The answer came in a bright color
An electrical car only smaller!
A motorized assist
An emissions-free twist!
An e-bike for this VA scholar!
More seriously this is the best technology I’ve had any experience with in the last 20 years. (Take that Apple!)
But I have been given significant grief for this purchase. Called lazy or a whimp (while they really want to say “old), generally by people who live in the glaciated areas of the upper Midwest or on the flat inner southeast of Portland. I’ve taken to telling people it is not a bike, but a car substitute. I am happy to see my analysis is being borne out by others. The New York Times had an article in November on e-bikes that makes just that point. See: https://www.nytimes.com/2017/11/23/business/e-bikes-electric-bicycles.html
As the article points out, these bikes are heavy (like 50 pounds). They can go to speeds of around 25 MPH (although I only achieve that going downhill). But unlike an electric car, when you run out of juice you can still pedal (somewhat painfully.) Or push.

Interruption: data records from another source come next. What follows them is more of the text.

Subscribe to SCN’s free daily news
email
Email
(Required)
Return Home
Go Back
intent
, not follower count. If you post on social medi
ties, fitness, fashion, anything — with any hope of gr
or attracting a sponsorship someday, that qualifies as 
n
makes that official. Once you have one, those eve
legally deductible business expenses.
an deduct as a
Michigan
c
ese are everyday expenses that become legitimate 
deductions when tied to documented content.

These bicycles are game-changers regarding making biking accessible across the lifespan. Already in Europe they have enabled commuters to make housing location decisions further out than they would if they had a conventional bike. (Bike sprawl. Conversely bike-enabled housing affordability.) They are experiencing some level of conflict between conventional and e-bike users due to relative speed. See: https://www.theguardian.com/cities/2016/sep/14/e-bikes-long-distance-commuting-speed-pedelec-electric-cycles
The automobile companies are paying attention. BMW, in conjunction with Tongi University in China, is looking at ways to make routes that parallel but are raised above the existing road system. See: https://www.engadget.com/2017/11/23/bmw-designs-roads-for-e-bikes/.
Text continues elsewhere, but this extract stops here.